Among the lines below, keep only those from the one containing "tanggung jawab, independensi, dan kewajaran" through the one containing "meraih 23 penghargaan dari berbagai institusi", and reproduce them exactly.

Supplied records >>
--- START ---

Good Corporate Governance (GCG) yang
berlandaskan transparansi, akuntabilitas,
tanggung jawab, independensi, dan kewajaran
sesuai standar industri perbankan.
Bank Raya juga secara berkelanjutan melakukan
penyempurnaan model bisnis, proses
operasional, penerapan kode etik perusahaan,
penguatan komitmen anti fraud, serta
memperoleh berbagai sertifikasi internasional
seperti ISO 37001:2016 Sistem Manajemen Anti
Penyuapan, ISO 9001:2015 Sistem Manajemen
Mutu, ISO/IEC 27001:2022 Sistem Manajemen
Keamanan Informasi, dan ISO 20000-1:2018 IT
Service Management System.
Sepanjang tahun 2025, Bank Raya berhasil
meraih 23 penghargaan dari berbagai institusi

--- END ---
--- START ---

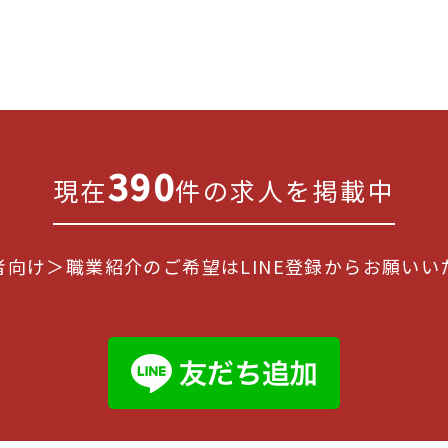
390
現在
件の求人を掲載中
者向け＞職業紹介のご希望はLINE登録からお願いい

--- END ---

Solution to this task >>
tanggung jawab, independensi, dan kewajaran
sesuai standar industri perbankan.
Bank Raya juga secara berkelanjutan melakukan
penyempurnaan model bisnis, proses
operasional, penerapan kode etik perusahaan,
penguatan komitmen anti fraud, serta
memperoleh berbagai sertifikasi internasional
seperti ISO 37001:2016 Sistem Manajemen Anti
Penyuapan, ISO 9001:2015 Sistem Manajemen
Mutu, ISO/IEC 27001:2022 Sistem Manajemen
Keamanan Informasi, dan ISO 20000-1:2018 IT
Service Management System.
Sepanjang tahun 2025, Bank Raya berhasil
meraih 23 penghargaan dari berbagai institusi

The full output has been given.